_Extracted data entries_:
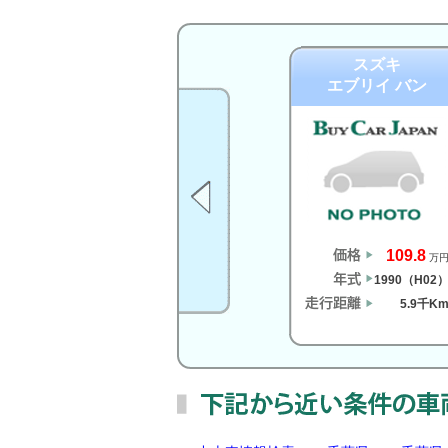
スズキ
エブリイ バン
109.8
万
1990（H02
5.9千K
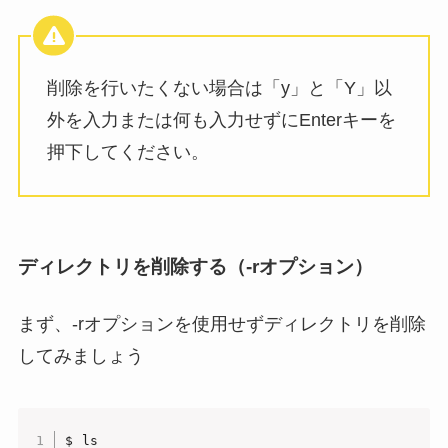
削除を行いたくない場合は「y」と「Y」以
外を入力または何も入力せずにEnterキーを
押下してください。
ディレクトリを削除する（-rオプション）
まず、-rオプションを使用せずディレクトリを削除
してみましょう
$ ls
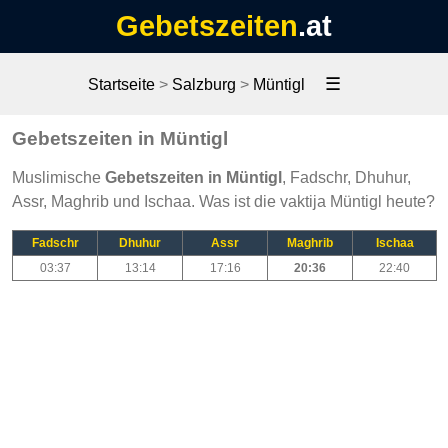
Gebetszeiten
.at
☰
Startseite
>
Salzburg
>
Müntigl
Gebetszeiten in Müntigl
Muslimische
Gebetszeiten in Müntigl
, Fadschr, Dhuhur,
Assr, Maghrib und Ischaa. Was ist die vaktija Müntigl heute?
Fadschr
Dhuhur
Assr
Maghrib
Ischaa
03:37
13:14
17:16
20:36
22:40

_Problem description_: The lines in the records above that include the word "Assr" must be copied out.

_Answer section_:
Assr, Maghrib und Ischaa. Was ist die vaktija Müntigl heute?
Assr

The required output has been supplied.